- NTSB concludes Tuesday that crash caused by distraction, speed
- Eight died and 200 hurt in 2015 derailment in Philadelphia
The Amtrak engineer at the controls of a speeding train that derailed in Philadelphia last year, killing eight people, was distracted by radio communications in the moments before the accident and may have lost track of where he was, investigators concluded Tuesday.
In the minutes before the crash, the engineer was listening to emergency radio transmissions between a dispatcher and the operator of a commuter train that was struck by a rock, National Transportation Safety Board investigator Steve Jenner said at a hearing in Washington.
He was worried about medical assistance requested in the earlier incident, and that there might be workers on the tracks as a result, Jenner said. This, and darkness that left him with fewer visible cues, caused him to lose "situational awareness," he said. He accelerated to speeds suggesting he thought he was in a section further along the tracks where such speeds were permitted, Chairman Christopher Hart said.

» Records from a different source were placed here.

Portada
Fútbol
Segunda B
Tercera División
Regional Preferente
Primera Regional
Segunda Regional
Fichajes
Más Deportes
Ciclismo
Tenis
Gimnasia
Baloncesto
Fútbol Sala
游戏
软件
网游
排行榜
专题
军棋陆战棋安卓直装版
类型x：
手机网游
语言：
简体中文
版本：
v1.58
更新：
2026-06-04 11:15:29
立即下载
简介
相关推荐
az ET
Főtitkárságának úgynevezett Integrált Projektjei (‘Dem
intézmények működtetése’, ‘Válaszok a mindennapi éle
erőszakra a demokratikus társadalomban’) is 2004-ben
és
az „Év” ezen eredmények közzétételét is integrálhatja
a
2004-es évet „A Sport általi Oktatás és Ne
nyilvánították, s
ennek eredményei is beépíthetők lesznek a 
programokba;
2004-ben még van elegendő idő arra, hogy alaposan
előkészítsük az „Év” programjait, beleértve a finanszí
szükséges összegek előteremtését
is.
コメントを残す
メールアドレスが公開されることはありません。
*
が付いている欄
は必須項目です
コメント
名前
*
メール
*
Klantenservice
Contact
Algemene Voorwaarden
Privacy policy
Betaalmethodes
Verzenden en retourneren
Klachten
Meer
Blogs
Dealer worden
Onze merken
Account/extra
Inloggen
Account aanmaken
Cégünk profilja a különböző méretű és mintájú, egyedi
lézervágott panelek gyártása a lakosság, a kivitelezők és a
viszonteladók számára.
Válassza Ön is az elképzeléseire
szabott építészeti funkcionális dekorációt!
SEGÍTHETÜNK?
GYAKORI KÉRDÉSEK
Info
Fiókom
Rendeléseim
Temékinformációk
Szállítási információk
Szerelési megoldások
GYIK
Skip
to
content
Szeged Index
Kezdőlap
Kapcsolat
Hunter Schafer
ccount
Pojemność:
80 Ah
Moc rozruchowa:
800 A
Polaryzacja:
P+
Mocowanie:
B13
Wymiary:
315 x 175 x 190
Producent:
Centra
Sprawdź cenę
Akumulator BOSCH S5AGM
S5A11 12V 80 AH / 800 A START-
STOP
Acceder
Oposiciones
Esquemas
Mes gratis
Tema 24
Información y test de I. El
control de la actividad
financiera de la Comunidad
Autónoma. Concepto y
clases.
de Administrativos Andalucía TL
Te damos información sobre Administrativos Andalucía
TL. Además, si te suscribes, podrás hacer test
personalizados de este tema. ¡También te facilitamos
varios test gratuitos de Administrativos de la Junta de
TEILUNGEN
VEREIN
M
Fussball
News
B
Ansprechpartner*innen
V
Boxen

The safety board concluded that the crash was caused by the engineer’s distraction. The lack of a system that would have automatically slowed the train to a safe speed also contributed, the NTSB found.
In addition to the dead, more than 200 were injured when the train carrying 238 passengers derailed in a shower of sparks on May 12, 2015, as it sped into a curve at speeds as high as 106 miles (171 kilometers) an hour, more than twice the limit.
The board also cited what it called inadequate regulations to protect passengers inside train cars during an accident. Four passengers were ejected after windows popped out of their frames, which may have contributed to their death, the board found. Others were hurt when they were flung side-to-side or hit by flying debris within the cars.
Amtrak President Joe Boardman said the railroad took responsibility for the accident and was making changes in how it trains engineers to reduce the risks of such accidents happening in the future.
“We’ll make adjustments,” Boardman said. He added that regulations on crash protections for passengers “were not adequate.”
The case revolves around "the most complicated and unpredictable part of the transportation system -- the human being," Hart said.
“This shows any human on his best day can make a mistake,” Hart said.
Another issue at the hearing was technology known as Positive Train Control that would have prevented the accident by automatically limiting the train’s speed.
At least 37 deaths could have been prevented since 2008 if PTC, which senses a train’s location and automatically slows or stops if necessary, had been in place, Hart said. The safety board has been recommending its use for 45 years.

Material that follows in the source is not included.